DIRECTIONS: Which lines of the records contain the word "originalen"? Show each of them.
--- DATA ---
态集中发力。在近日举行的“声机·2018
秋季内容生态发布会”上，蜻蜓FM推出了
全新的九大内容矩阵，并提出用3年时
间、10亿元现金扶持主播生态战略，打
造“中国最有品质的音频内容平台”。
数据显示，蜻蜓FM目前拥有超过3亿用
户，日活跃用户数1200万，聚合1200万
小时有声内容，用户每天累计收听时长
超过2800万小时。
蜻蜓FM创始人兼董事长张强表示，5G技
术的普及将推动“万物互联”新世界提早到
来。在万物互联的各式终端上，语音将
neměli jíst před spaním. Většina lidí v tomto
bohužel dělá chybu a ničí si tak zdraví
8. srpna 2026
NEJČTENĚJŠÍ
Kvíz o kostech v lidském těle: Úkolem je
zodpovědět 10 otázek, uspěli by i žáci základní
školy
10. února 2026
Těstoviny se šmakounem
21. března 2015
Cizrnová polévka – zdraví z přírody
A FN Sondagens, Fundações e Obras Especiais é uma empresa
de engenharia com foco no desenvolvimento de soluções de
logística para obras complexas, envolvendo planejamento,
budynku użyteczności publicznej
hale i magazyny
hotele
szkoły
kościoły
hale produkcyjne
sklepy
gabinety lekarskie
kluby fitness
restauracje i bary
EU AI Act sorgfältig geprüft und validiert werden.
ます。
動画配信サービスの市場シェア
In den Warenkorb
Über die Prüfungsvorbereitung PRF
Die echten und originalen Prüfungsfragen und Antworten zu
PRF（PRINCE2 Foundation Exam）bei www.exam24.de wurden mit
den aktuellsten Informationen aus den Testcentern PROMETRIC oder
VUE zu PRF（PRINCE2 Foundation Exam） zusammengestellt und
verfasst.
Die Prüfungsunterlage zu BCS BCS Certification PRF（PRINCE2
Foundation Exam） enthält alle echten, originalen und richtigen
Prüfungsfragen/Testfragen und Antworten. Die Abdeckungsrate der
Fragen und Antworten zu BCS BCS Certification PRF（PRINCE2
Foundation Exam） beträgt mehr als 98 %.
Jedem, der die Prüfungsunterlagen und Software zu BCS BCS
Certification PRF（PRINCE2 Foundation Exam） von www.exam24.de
---
RESPONSE AREA:
Die echten und originalen Prüfungsfragen und Antworten zu
Foundation Exam） enthält alle echten, originalen und richtigen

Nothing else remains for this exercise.